Si la Belgique, où les revenus du travail sont plus lourdement taxés qu'en France, attire les Français fortunés, c'est parce que "c'est un paradis pour les rentiers", explique M. Magremanne, qui souligne qu'avant tout, "il n'y a pas d'impôt sur la fortune".
Autre avantage non négligeable: "la taxation des plus-values, qui est très élevée en France, c'est zéro ici", résume Alain Lefebvre, interrogé samedi par la RTBF. M. Lefebvre, ancien patron de presse français qui a lancé le magazine "Juliette et Victor" consacré à "l'art de vivre franco-belge", est l'un des rares à reconnaître s'être installé en Belgique pour des raisons fiscales.

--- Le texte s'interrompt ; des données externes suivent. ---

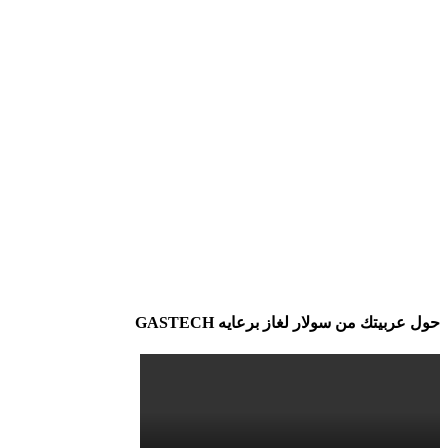
حول عربيتك من سولار لغاز برعايه GASTECH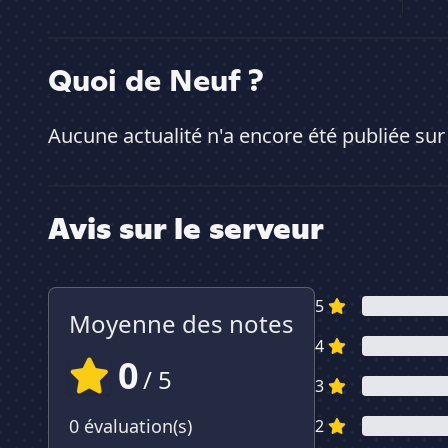
Quoi de Neuf ?
Aucune actualité n'a encore été publiée sur
Avis sur le serveur
5
Moyenne des notes
4
0
/ 5
3
0 évaluation(s)
2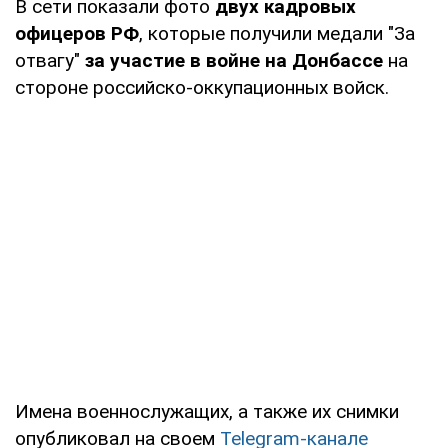
В сети показали фото
двух кадровых
офицеров РФ
, которые получили медали "За
отвагу"
за участие в войне на Донбассе
на
стороне российско-оккупационных войск.
Имена военнослужащих, а также их снимки
опубликовал на своем
Telegram-канале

En réalité, il existe des cas où les plus-values sont taxées en Belgique, mais "si on réalise une plus-value en vendant des parts de sa société après y avoir consacré des années, c'est considéré comme de la gestion de bon père de famille et il n'y a pas de taxation", précise M. Magremanne.
C'est la raison pour laquelle la France a introduit une "exit tax" afin de dissuader les Français d'aller s'installer en Belgique au moment de transmettre leur entreprise.
Enfin, les droits de succession sont aussi plus avantageux en Belgique pour les biens transmis par "don manuel".
Tous ces avantages font que la proposition de l'ancien président français Nicolas Sarkozy, en mars dernier, de taxer les exilés fiscaux, a créé quelques remous.
L'idée a peut-être fait son chemin chez Bernard Arnault, suppute le fiscaliste Thierry Afschrift, interrogé sur RTL-TVI samedi: "C'était une idée de Sarkozy, mais pourquoi ne serait-elle pas reprise par la gauche française? Et à ce moment-là, il essaie d'anticiper et demande la nationalité belge".
Mais pour que la France puisse taxer les exilés fiscaux, elle devra d'abord renégocier la convention préventive de double imposition signée avec la Belgique, et il est peu probable que celle-ci accepte.
En tout cas le système fiscal belge ne semble pas faire que des heureux: le ministre belge des Affaires étrangères, Didier Reynders, a ainsi affirmé jeudi qu'une "trentaine de milliards d'euros" échapperaient au fisc du royaume, bien à l'abri dans des comptes en Suisse.